By Guillaume Renouard


Since August, 2016, cigar aficionados and manufacturers have been in a gloomy mood. A set of new, harsh regulations implemented by the Food and Drugs Administration (FDA), a federal agency responsible for protecting public health, is imposing cumbersome administrative procedures to cigar producers. Those affected are warning that this could wreak havoc on small manufacturers and lead to a less diverse offering for customers.

The whole thing started back in 2009, when Congress implemented the Tobacco Control Act. “That law gave FDA the authority to regulate “tobacco products”, which is defined broadly to include all products made or derived from tobacco.” explains Azim Chowdhury, an expert in tobacco product regulation. At first, the Tobacco Control Act only gave FDA the immediate authority to regulate certain categories of tobacco products — cigarettes, smokeless tobacco and roll-your-own tobacco. So, initially, cigars were not included.

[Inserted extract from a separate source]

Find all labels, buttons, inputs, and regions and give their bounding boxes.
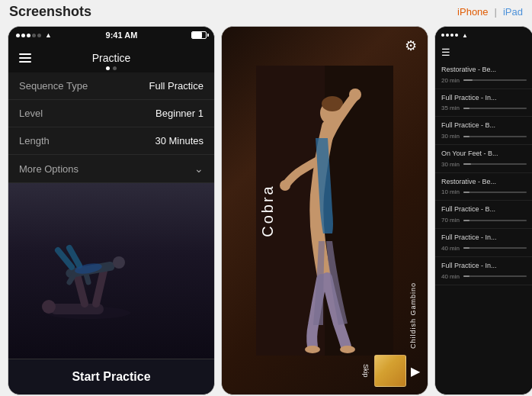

But on August 8, 2016, the FDA decided to extend the regulation to all tobacco products, as authorized by law. This includes hookah, pipe tobacco, e-cigarettes and cigars. A bombshell to the cigar industry. Among the new regulations imposed by the Tobacco Control Act, the most controversial is the FDA premarket review.


A discouraging validation process

As required by law, any cigars introduced or modified after February 15, 2007 must be reviewed and authorized by the FDA. The law originally required cigars launched on the market between February 15, 2007 and August 8, 2016 to go through the validation process by August 8, 2018, but the date has since been pushed back to August 8, 2021. Any cigars introduced after August 8, 2016 require getting FDA premarket authorization prior to entering the market.

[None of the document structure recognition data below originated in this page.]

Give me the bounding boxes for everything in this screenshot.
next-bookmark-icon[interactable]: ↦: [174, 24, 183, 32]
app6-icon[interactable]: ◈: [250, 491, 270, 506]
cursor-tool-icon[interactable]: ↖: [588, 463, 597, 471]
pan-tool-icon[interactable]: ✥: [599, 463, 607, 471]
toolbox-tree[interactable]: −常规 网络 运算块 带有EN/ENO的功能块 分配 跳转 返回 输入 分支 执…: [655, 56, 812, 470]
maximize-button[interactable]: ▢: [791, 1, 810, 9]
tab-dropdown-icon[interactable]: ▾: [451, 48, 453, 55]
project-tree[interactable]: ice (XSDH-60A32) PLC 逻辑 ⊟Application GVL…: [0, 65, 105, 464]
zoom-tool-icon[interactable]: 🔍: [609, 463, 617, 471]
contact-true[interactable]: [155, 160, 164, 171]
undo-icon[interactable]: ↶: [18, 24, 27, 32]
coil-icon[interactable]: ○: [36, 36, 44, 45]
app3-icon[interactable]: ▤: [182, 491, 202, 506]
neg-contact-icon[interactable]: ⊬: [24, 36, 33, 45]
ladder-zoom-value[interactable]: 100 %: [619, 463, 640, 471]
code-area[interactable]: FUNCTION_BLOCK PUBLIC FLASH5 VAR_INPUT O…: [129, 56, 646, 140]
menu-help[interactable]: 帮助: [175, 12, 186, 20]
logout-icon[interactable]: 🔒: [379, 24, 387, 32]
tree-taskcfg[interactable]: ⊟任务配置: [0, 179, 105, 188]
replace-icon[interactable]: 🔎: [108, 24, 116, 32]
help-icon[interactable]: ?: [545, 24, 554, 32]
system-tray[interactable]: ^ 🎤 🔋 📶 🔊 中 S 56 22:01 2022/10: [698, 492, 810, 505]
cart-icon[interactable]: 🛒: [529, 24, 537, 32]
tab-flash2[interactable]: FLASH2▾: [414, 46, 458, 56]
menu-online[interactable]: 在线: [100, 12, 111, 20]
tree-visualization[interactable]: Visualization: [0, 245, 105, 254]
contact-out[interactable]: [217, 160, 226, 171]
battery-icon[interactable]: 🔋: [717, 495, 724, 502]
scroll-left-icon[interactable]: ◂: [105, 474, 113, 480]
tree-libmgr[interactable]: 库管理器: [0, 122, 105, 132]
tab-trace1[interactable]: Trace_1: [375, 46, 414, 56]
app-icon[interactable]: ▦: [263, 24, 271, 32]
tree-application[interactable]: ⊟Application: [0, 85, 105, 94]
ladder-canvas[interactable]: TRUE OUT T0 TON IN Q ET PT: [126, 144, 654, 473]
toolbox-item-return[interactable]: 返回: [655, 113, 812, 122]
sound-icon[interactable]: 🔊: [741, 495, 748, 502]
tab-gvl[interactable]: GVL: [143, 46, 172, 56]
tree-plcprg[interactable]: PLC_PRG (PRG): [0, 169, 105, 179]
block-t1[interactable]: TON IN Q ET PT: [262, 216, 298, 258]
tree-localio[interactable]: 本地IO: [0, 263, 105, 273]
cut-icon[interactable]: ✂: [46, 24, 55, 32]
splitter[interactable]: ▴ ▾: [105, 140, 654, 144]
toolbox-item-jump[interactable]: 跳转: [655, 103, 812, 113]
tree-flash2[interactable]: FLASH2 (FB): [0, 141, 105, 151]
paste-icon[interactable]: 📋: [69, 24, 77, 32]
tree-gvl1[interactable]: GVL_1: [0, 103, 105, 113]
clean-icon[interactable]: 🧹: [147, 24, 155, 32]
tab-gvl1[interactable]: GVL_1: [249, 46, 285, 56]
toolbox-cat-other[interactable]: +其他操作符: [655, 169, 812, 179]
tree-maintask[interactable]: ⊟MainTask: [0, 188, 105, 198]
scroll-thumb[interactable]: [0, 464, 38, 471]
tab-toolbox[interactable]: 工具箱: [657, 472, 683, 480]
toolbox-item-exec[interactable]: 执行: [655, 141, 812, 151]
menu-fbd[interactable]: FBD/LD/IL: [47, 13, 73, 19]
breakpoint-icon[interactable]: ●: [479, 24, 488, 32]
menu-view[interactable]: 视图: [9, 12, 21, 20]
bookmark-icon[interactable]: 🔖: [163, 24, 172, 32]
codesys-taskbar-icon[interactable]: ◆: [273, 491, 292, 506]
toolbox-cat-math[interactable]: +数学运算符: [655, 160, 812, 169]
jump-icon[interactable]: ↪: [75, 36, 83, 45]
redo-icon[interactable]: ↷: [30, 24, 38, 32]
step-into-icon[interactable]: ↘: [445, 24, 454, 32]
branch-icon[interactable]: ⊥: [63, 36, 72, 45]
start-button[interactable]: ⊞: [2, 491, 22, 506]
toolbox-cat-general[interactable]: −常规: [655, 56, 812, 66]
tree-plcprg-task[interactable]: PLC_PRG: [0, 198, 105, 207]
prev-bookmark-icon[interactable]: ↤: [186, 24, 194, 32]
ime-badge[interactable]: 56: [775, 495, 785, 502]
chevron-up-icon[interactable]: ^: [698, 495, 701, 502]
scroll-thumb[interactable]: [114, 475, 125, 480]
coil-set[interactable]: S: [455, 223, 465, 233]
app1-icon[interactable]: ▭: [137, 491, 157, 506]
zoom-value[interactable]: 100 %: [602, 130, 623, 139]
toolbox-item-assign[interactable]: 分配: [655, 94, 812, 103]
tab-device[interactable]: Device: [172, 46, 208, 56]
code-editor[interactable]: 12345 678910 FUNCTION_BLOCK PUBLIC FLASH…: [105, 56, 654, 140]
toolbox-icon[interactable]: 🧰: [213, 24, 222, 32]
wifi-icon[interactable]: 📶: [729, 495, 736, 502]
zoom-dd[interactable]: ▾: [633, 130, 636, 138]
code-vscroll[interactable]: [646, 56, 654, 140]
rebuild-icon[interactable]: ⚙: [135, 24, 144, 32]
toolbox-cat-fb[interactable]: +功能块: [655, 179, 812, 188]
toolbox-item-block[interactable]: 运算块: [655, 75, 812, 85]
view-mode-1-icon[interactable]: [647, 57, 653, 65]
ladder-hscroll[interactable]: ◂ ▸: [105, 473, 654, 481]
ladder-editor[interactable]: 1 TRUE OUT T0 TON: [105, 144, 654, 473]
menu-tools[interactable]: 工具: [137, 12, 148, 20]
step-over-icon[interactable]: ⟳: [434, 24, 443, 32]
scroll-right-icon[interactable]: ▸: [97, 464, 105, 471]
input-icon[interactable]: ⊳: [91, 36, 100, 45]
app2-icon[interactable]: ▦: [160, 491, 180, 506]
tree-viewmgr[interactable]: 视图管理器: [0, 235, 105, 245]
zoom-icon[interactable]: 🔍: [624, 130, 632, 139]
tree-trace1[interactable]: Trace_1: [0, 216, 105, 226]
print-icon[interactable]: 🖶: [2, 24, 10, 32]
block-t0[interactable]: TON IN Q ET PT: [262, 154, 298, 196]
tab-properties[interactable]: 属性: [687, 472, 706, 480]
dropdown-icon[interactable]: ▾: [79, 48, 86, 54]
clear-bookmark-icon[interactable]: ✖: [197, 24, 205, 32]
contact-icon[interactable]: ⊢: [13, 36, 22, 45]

There are two main premarket authorization pathways, according to Azim Chowdhury. “Filling a Substantial Equivalence Report is the pathway of choice. It requires comparing the new product to a product introduced before February 15, 2007, and demonstrating that no new questions of public health would be raised by the new product. Premarket Tobacco Product Application, the second option, has a much higher legal standard. It requires demonstrating, likely through clinical trials, that the new product is “appropriate for the protection of the public health”.


For 17 million dollars more

Both producers and consumers are raging against this new process, that could endanger the quality and variety of cigars on offer. According to Jacob Grieg, a cigar connoisseur and freelance journalist, who writes for Slate and The Atlantic, this could turn into a legal nightmare for cigar manufacturers. “By the FDA’s own estimate, completing a full Substantial Equivalence Report will take producers about 300 hours. This estimate does not account for any clinical data producers may need to assemble. As a consequence, according to the FDA, the cost of compliance for the cigar industry will be more than $17 million up to August 2018, and more than $4 million per year thereafter.”

For Jacob Grier, “complying with these regulations will increase the cost of introducing a new cigar, so it will almost certainly reduce the variety of cigars on offer. Furthermore, larger, better funded producers will obviously have the advantage here, both in being able to afford the research and to build up the expertise needed to navigate the agency’s requirements.”


Can Donald Trump help the cigar industry?

Cigar aficionados are still hoping that the FDA will soften its regulation, and that they’ll be able to come up with a compromise on hand-rolled cigars. Their hopes rely on Scott Gottlieb, a former doctor who was appointed head of the FDA by the Trump administration in June, 2017. He would already have proven to be more open to negotiations than his predecessor. “Under Scott Gottlieb, the agency has changed its course on e-cigarettes and shown signs of taking a much more reasonable, evidence-based approach to regulating them. It’s possible that the agency will take a similar initiative on cigars, though I haven’t seen particular signs of this yet.” concludes Jacob Grier. Many aficionados now share his hopes.